Findings from the studies

• Group One: Oral glutamine vs. placebo (four studies; 343 patients total)
  • Adequate data were provided only by Jebb, 1995 and Schloerb, 1999
    • The use of an oral placebo mouth wash reduced days to neutrophil recovery significantly [6.82 days, 95% CI (1.67-11.98), P=0.009] when compared to a glutamine mouth wash.
  • No significant differences in hospital duration, percentage change in body weight, number of positive blood cultures, number of days of nutrition intervention and survival at 100 days.
• Group Two: Parenteral nutrition with glutamine vs. standard parenteral nutrition (seven studies; 108 patients total)
  • Data was provided for all outcomes by either two or all three authors
  • Most significant finding: Patients who received PN with glutamine had hospital stays 6.62 days shorter than standard PN patients [weighted mean difference; 95% CI (-9.77-3.47), P=0.00004]
  • PN with glutamine patients were less likely to develop positive blood cultures than standard PN patients (odds ratio 0.23)
• Group Three: Standard parenteral nutrition vs. intravenous hydration (two studies; 166 patients total)
  • The odds of developing a line infection are 21.23 times greater for PN patients than for IV hydration patients [from Lough's data; 95% CI (4.15-108.73), P=0.0002]
  • Mean percentage change in albumin concentration increased for hydration group as compared to PN group [from Lough's data; mean percentage change -5.93, 95% CI (-9.90 to -1.96), P=0.003]
  • PN more effective than hydration at maintaining body weight [from Lough's data; weighted mean difference for percentage change 2.76, 95% CI (1.26-4.26), P=0.0003]
  • No significant difference in survival 200 days post-BMT.
• Group Four: Parenteral nutrition vs. enteral nutrition (one full report and two abstracts; 144 patients were identified)
  • Due to study design and data collection problems, none of the data could be used.
• Group Five: Other studies (eight studies)
  • Due to the low power and inability to group these studies, the results could not be utilized.

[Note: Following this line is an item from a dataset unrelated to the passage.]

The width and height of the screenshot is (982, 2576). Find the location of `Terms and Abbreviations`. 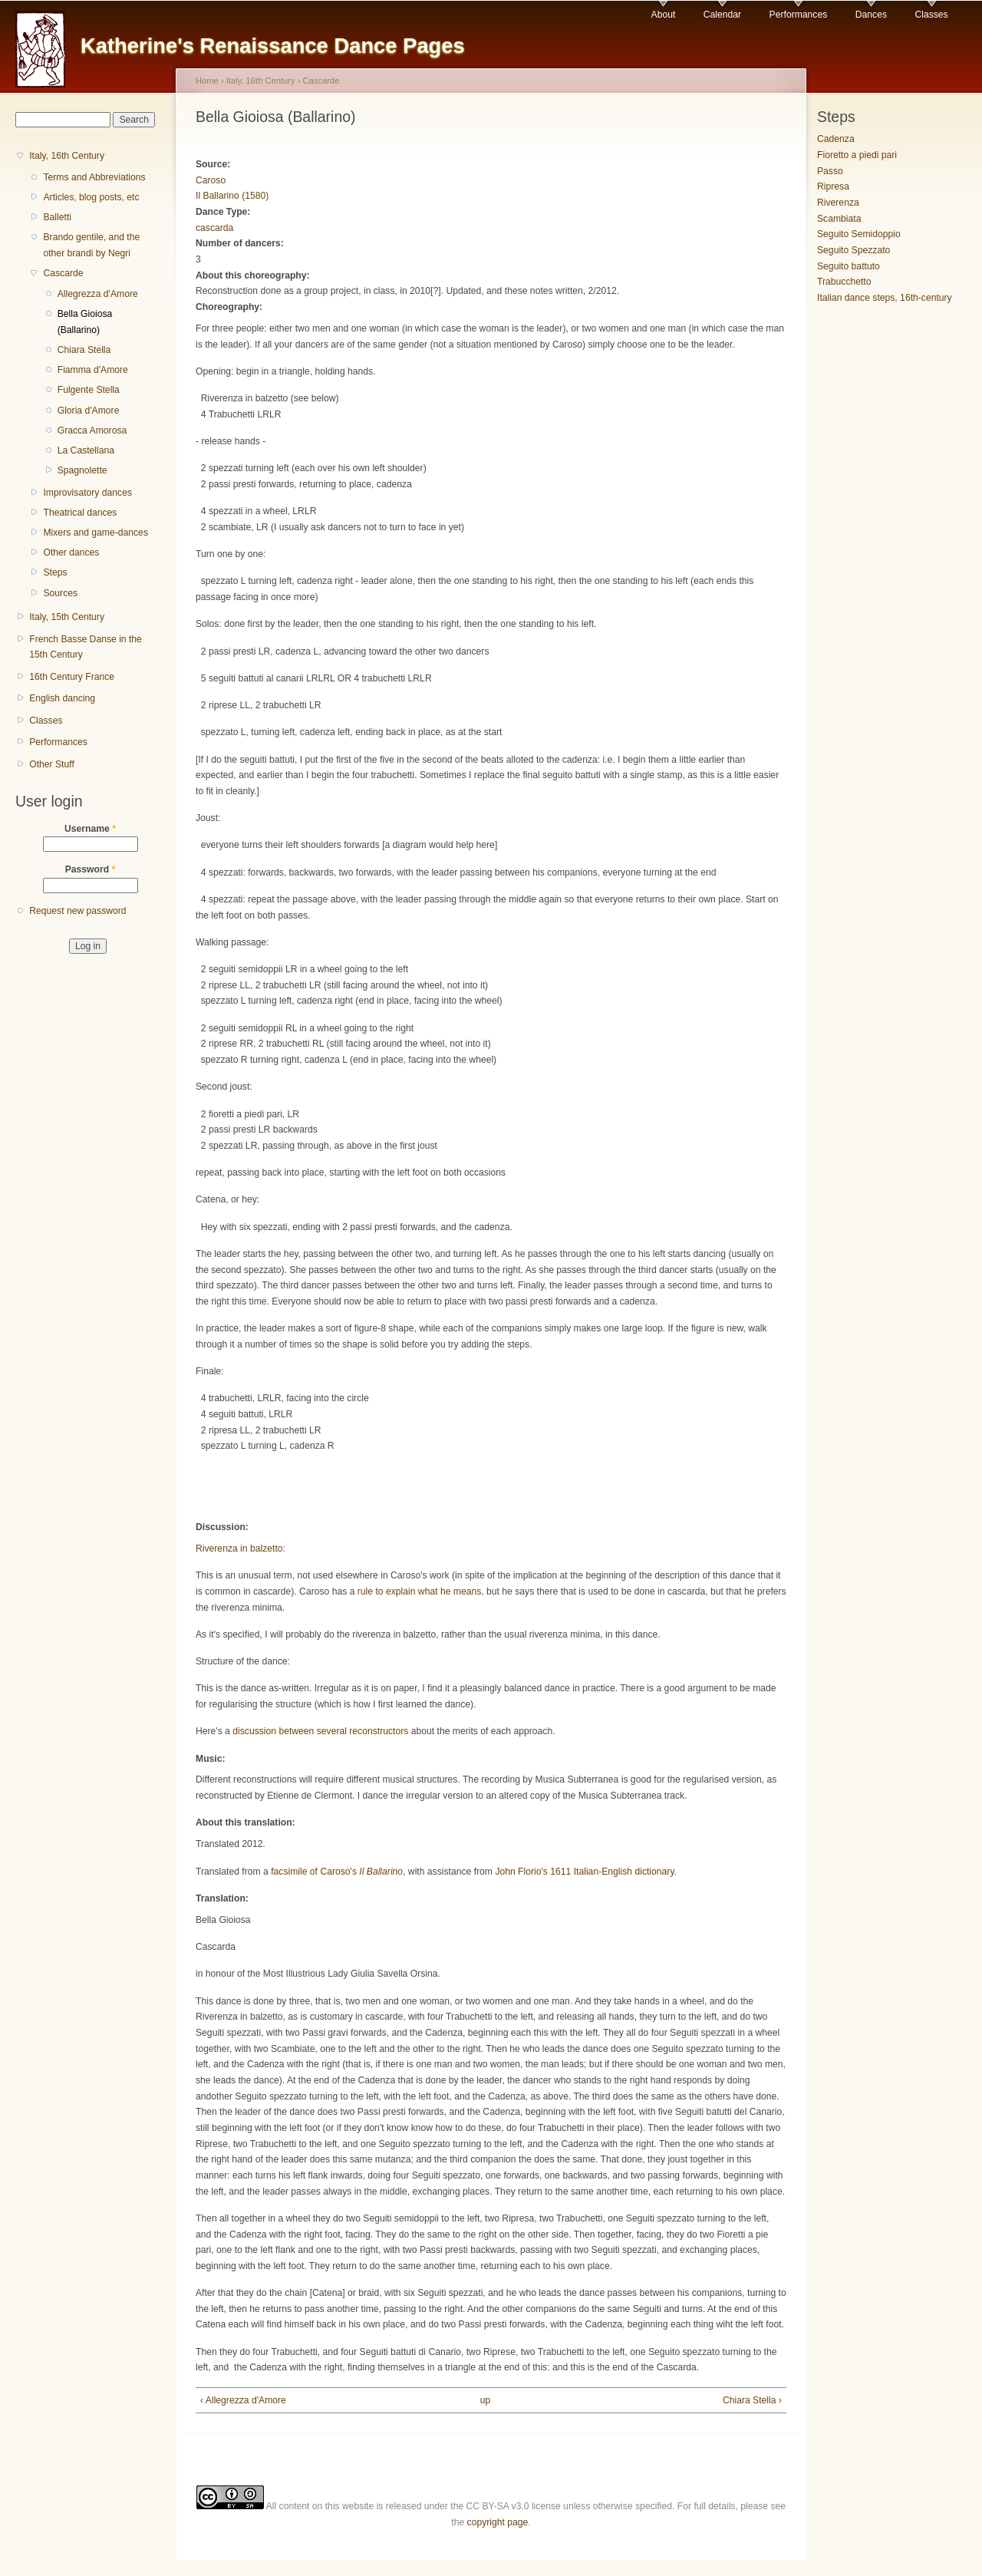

• The benefits of oral glutamine mouth wash vs. placebo are unclear
• Parenteral nutrition with glutamine should be routinely considered for bone marrow patients thought likely to experience prolonged gastrointestinal failure
  • BMT patients receiving PN with glutamine seem to leave the hospital significantly sooner than placebo patients
  • BMT patients receiving PN glutamine seem to have significantly fewer positive blood cultures than placebo patients.
• PN should be administered with caution due to a highly increased risk of line infection
• Lack of evidence prevents analysis of effectiveness of enteral nutrition vs. parenteral nutrition.

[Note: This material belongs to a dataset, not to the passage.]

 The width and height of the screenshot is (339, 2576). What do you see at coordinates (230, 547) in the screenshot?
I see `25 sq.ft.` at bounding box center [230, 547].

Suggestions for further research:

• Another trial of oral glutamine vs. placebo since existing data are scant and inconclusive 
• A multi-center, four-armed RCT comparing parenteral to enteral nutrition, with and without added glutamine
• Studies to determine appropriate dose of parenteral glutamine.

• Chi-square statistic has low power to detect heterogeneity when only a small number of studies are analyzed
• Studies favorable to glutamine-enriched PN suggest a protective effect of glutamine against infections, with subsequently shorter hospital stay. However, appropriate dose of parenteral glutamine has not been determined.